┌──
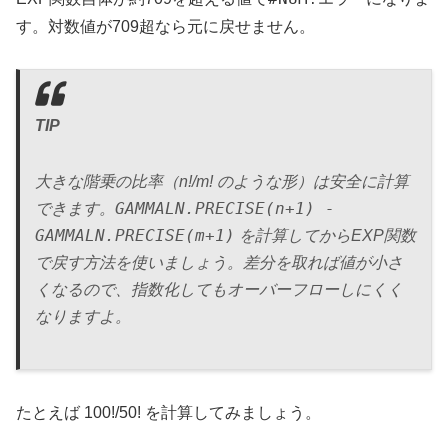
す。対数値が709超なら元に戻せません。
TIP
大きな階乗の比率（n!/m! のような形）は安全に計算
GAMMALN.PRECISE(n+1) -
できます。
GAMMALN.PRECISE(m+1)
を計算してからEXP関数
で戻す方法を使いましょう。差分を取れば値が小さ
くなるので、指数化してもオーバーフローしにくく
なりますよ。
たとえば 100!/50! を計算してみましょう。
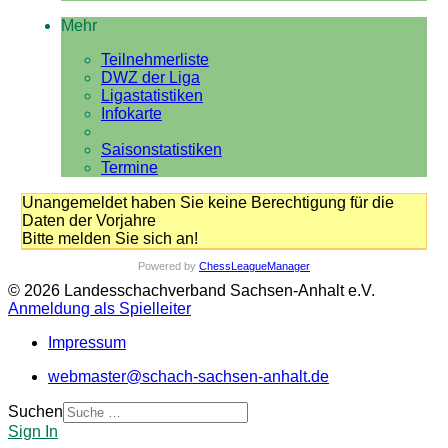
Mehr
Teilnehmerliste
DWZ der Liga
Ligastatistiken
Infokarte
Saisonstatistiken
Termine
Unangemeldet haben Sie keine Berechtigung für die
Daten der Vorjahre
Bitte melden Sie sich an!
Powered by
ChessLeagueManager
© 2026 Landesschachverband Sachsen-Anhalt e.V.
Anmeldung als Spielleiter
Impressum
webmaster@schach-sachsen-anhalt.de
Suchen
Sign In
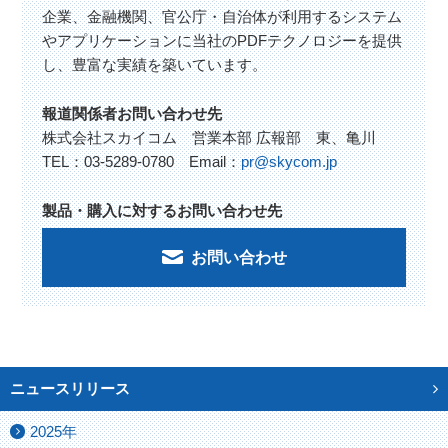
企業、金融機関、官公庁・自治体が利用するシステム
やアプリケーションに当社のPDFテクノロジーを提供
し、豊富な実績を築いています。
報道関係者お問い合わせ先
株式会社スカイコム 営業本部 広報部 東、亀川
TEL：03-5289-0780 Email：
pr@skycom.jp
製品・購入に対するお問い合わせ先
お問い合わせ
ニュースリリース
2025年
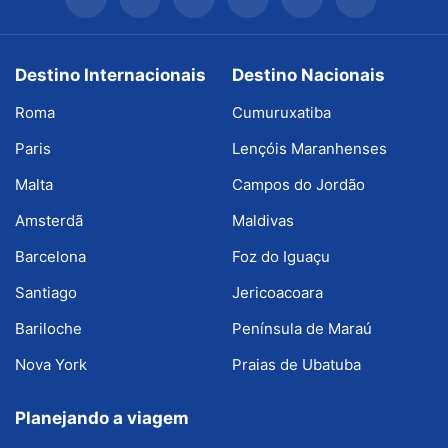
Destino Internacionais
Destino Nacionais
Roma
Cumuruxatiba
Paris
Lençóis Maranhenses
Malta
Campos do Jordão
Amsterdã
Maldivas
Barcelona
Foz do Iguaçu
Santiago
Jericoacoara
Bariloche
Península de Maraú
Nova York
Praias de Ubatuba
Planejando a viagem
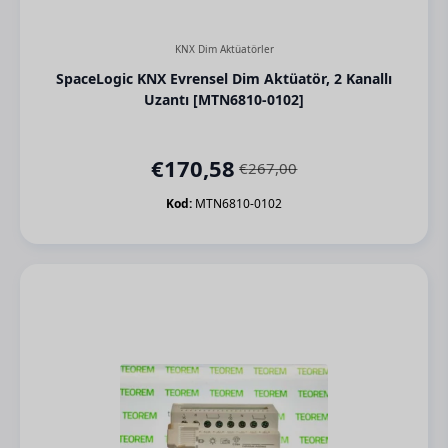
KNX Dim Aktüatörler
SpaceLogic KNX Evrensel Dim Aktüatör, 2 Kanallı
Uzantı [MTN6810-0102]
€
170,58
€
267,00
Orijinal
Şu
fiyat:
andaki
Kod:
MTN6810-0102
€267,00.
fiyat:
€170,58.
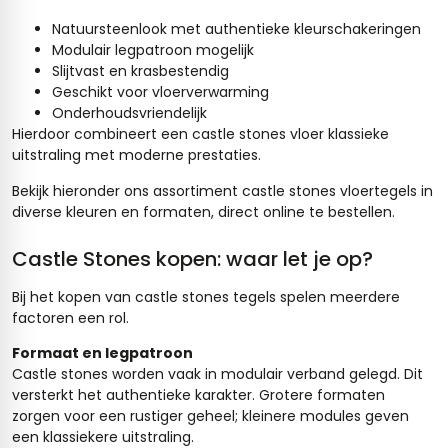
Natuursteenlook met authentieke kleurschakeringen
Modulair legpatroon mogelijk
Slijtvast en krasbestendig
Geschikt voor vloerverwarming
Onderhoudsvriendelijk
Hierdoor combineert een castle stones vloer klassieke
uitstraling met moderne prestaties.
Bekijk hieronder ons assortiment castle stones vloertegels in
diverse kleuren en formaten, direct online te bestellen.
Castle Stones kopen: waar let je op?
Bij het kopen van castle stones tegels spelen meerdere
factoren een rol.
Formaat en legpatroon
Castle stones worden vaak in modulair verband gelegd. Dit
versterkt het authentieke karakter. Grotere formaten
zorgen voor een rustiger geheel; kleinere modules geven
een klassiekere uitstraling.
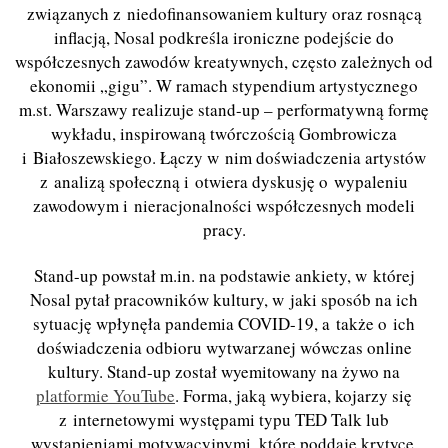
związanych z niedofinansowaniem kultury oraz rosnącą
inflacją, Nosal podkreśla ironiczne podejście do
współczesnych zawodów kreatywnych, często zależnych od
ekonomii „gigu”. W ramach stypendium artystycznego
m.st. Warszawy realizuje stand-up – performatywną formę
wykładu, inspirowaną twórczością Gombrowicza
i Białoszewskiego. Łączy w nim doświadczenia artystów
z analizą społeczną i otwiera dyskusję o wypaleniu
zawodowym i nieracjonalności współczesnych modeli
pracy.
Stand-up powstał m.in. na podstawie ankiety, w której
Nosal pytał pracowników kultury, w jaki sposób na ich
sytuację wpłynęła pandemia COVID-19, a także o ich
doświadczenia odbioru wytwarzanej wówczas online
kultury. Stand-up został wyemitowany na żywo na
platformie YouTube
. Forma, jaką wybiera, kojarzy się
z internetowymi występami typu TED Talk lub
wystąpieniami motywacyjnymi, które poddaje krytyce.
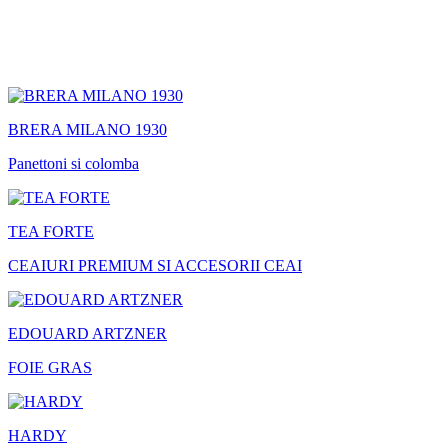
BRERA MILANO 1930
Panettoni si colomba
TEA FORTE
CEAIURI PREMIUM SI ACCESORII CEAI
EDOUARD ARTZNER
FOIE GRAS
HARDY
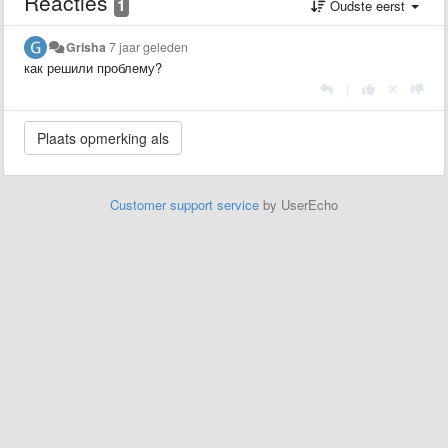
Reacties
1
Oudste eerst
Grisha
7 jaar geleden
как решили проблему?
|
Customer support service
by UserEcho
└──
> **Activity**
Copy each entry above exactly; drop the pictures.

> **Output below**
す。対数値が709超なら元に戻せません。
TIP
大きな階乗の比率（n!/m! のような形）は安全に計算
GAMMALN.PRECISE(n+1) -
できます。
GAMMALN.PRECISE(m+1)
を計算してからEXP関数
で戻す方法を使いましょう。差分を取れば値が小さ
くなるので、指数化してもオーバーフローしにくく
なりますよ。
たとえば 100!/50! を計算してみましょう。
Mehr
Teilnehmerliste
DWZ der Liga
Ligastatistiken
Infokarte
Saisonstatistiken
Termine
Unangemeldet haben Sie keine Berechtigung für die
Daten der Vorjahre
Bitte melden Sie sich an!
Powered by
ChessLeagueManager
© 2026 Landesschachverband Sachsen-Anhalt e.V.
Anmeldung als Spielleiter
Impressum
webmaster@schach-sachsen-anhalt.de
Suchen
Sign In
企業、金融機関、官公庁・自治体が利用するシステム
やアプリケーションに当社のPDFテクノロジーを提供
し、豊富な実績を築いています。
報道関係者お問い合わせ先
株式会社スカイコム 営業本部 広報部 東、亀川
TEL：03-5289-0780 Email：
pr@skycom.jp
製品・購入に対するお問い合わせ先
お問い合わせ
ニュースリリース
2025年
Destino Internacionais
Destino Nacionais
Roma
Cumuruxatiba
Paris
Lençóis Maranhenses
Malta
Campos do Jordão
Amsterdã
Maldivas
Barcelona
Foz do Iguaçu
Santiago
Jericoacoara
Bariloche
Península de Maraú
Nova York
Praias de Ubatuba
Planejando a viagem
KNX Dim Aktüatörler
SpaceLogic KNX Evrensel Dim Aktüatör, 2 Kanallı
Uzantı [MTN6810-0102]
€
170,58
€
267,00
Orijinal
Şu
fiyat:
andaki
Kod:
MTN6810-0102
€267,00.
fiyat:
€170,58.
Natuursteenlook met authentieke kleurschakeringen
Modulair legpatroon mogelijk
Slijtvast en krasbestendig
Geschikt voor vloerverwarming
Onderhoudsvriendelijk
Hierdoor combineert een castle stones vloer klassieke
uitstraling met moderne prestaties.
Bekijk hieronder ons assortiment castle stones vloertegels in
diverse kleuren en formaten, direct online te bestellen.
Castle Stones kopen: waar let je op?
Bij het kopen van castle stones tegels spelen meerdere
factoren een rol.
Formaat en legpatroon
Castle stones worden vaak in modulair verband gelegd. Dit
versterkt het authentieke karakter. Grotere formaten
zorgen voor een rustiger geheel; kleinere modules geven
een klassiekere uitstraling.
związanych z niedofinansowaniem kultury oraz rosnącą
inflacją, Nosal podkreśla ironiczne podejście do
współczesnych zawodów kreatywnych, często zależnych od
ekonomii „gigu”. W ramach stypendium artystycznego
m.st. Warszawy realizuje stand-up – performatywną formę
wykładu, inspirowaną twórczością Gombrowicza
i Białoszewskiego. Łączy w nim doświadczenia artystów
z analizą społeczną i otwiera dyskusję o wypaleniu
zawodowym i nieracjonalności współczesnych modeli
pracy.
Stand-up powstał m.in. na podstawie ankiety, w której
Nosal pytał pracowników kultury, w jaki sposób na ich
sytuację wpłynęła pandemia COVID-19, a także o ich
doświadczenia odbioru wytwarzanej wówczas online
kultury. Stand-up został wyemitowany na żywo na
platformie YouTube
. Forma, jaką wybiera, kojarzy się
z internetowymi występami typu TED Talk lub
wystąpieniami motywacyjnymi, które poddaje krytyce.
BRERA MILANO 1930
Panettoni si colomba
TEA FORTE
CEAIURI PREMIUM SI ACCESORII CEAI
EDOUARD ARTZNER
FOIE GRAS
HARDY
Reacties
1
Oudste eerst
Grisha
7 jaar geleden
как решили проблему?
|
Customer support service
by UserEcho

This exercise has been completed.